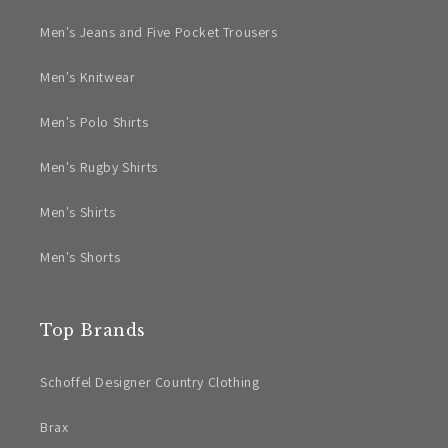
Men's Jeans and Five Pocket Trousers
Men's Knitwear
Men's Polo Shirts
Men's Rugby Shirts
Men's Shirts
Men's Shorts
Top Brands
Schoffel Designer Country Clothing
Brax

_WHAT THE EXERCISE ASKS:_
In the records above, how many lines contain the string "Shirts"? State that number only.

_WRITTEN ANSWER:_
3